By the way, we wrote that this plugin was recognized as one of the most vulnerable, and also reported that the Woocommerce store was attacked by web skimmers. Let me also remind you of very fresh attacks on the Elementor Pro plugin.
In March of this year, the developers released an updated version of the plugin (5.6.2), which eliminated the critical vulnerability CVE-2023-28121. The vulnerability affected WooCommerce Payment version 4.8.0 and higher and was fixed in versions 4.8.2, 4.9.1, 5.0.4, 5.1.3, 5.2.2, 5.3.1, 5.4.1, 5.5.2 and 5.6.2.
Since the vulnerability allows anyone to impersonate a site administrator and take full control of WordPress, the company behind the development of the CMS, Automattic, forced updates to hundreds of thousands of sites running the popular payment system.
Then the creators of WooCommerce stated that they had no data about attacks on this vulnerability, but information security specialists warned that due to the critical nature of the error, hackers would certainly be interested in it.
Now researchers from RCE Security have analyzed the issue and published a technical report on CVE-2023-28121 on their blog, explaining exactly how the vulnerability can be exploited.
Attackers can simply add X-WCPAY-PLATFORM-CHECKOUT-USER to the request header and set it to the user ID of the account they wish to masquerade as, experts say.

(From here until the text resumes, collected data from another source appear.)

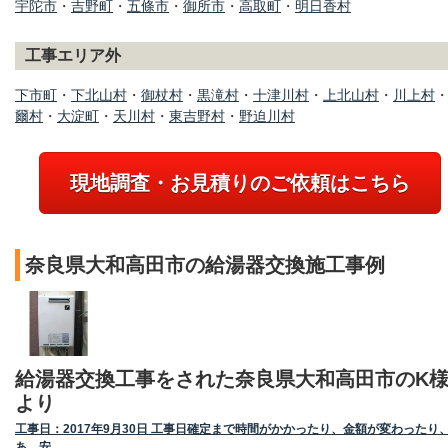
宇陀市
・
吉野町
・
五條市
・
御所市
・
高取町
・
明日香村
工事エリア外
下市町
・
下北山村
・
御杖村
・
黒滝村
・
十津川村
・
上北山村
・
川上村
爾村
・
大淀町
・
天川村
・
東吉野村
・
野迫川村
現地調査・お見積りのご依頼はこちら
奈良県大和高田市の給湯器交換施工事例
給湯器交換工事をされた奈良県大和高田市のK
より
工事日：2017年9月30日 工事日確定まで時間がかかったり、金額が変わったり
あ、安…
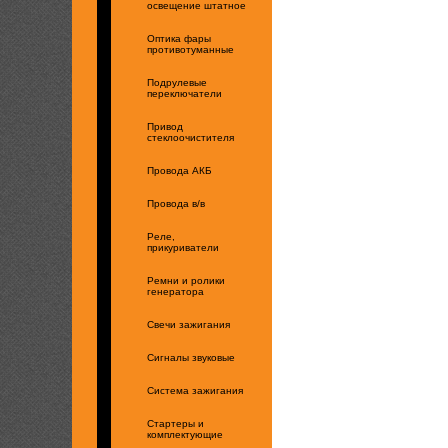
освещение штатное
Оптика фары
противотуманные
Подрулевые
переключатели
Привод
стеклоочистителя
Провода АКБ
Провода в/в
Реле,
прикуриватели
Ремни и ролики
генератора
Свечи зажигания
Сигналы звуковые
Система зажигания
Стартеры и
комплектующие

Given this header, WooCommerce Payments will treat the request as if it came from the specified ID, including all privileges for that user.
To its analysis, RCE Security attached a PoC exploit that uses a vulnerability to create a new administrator user on vulnerable sites and allows taking full control over the resource.
As a result, WordPress security company Wordfence warned this week that attackers are already exploiting the vulnerability as part of a massive campaign targeting more than 157,000 sites.
According to experts, the attackers use the exploit to install the WP Console plugin on vulnerable sites or create administrator accounts. On systems where the WP Console was installed, the attackers used a plugin to execute PHP code that installed a file uploader on the server and could subsequently be used as a backdoor even after the vulnerability was fixed.
To scan vulnerable WordPress sites, attackers try to access the /wp-content/plugins/woocommerce-payments/readme.txt file and, if it exists, proceed to exploit the vulnerability.
In their report, the researchers shared seven IP addresses from which the attacks are carried out, and especially highlighted the IP address 194.169.175.93, which crawled 213,212 sites.
Site owners are encouraged to update WooCommerce Payment as soon as possible if they haven’t done already, and to check their resources for unusual PHP files and suspicious admin accounts, removing any that can be found.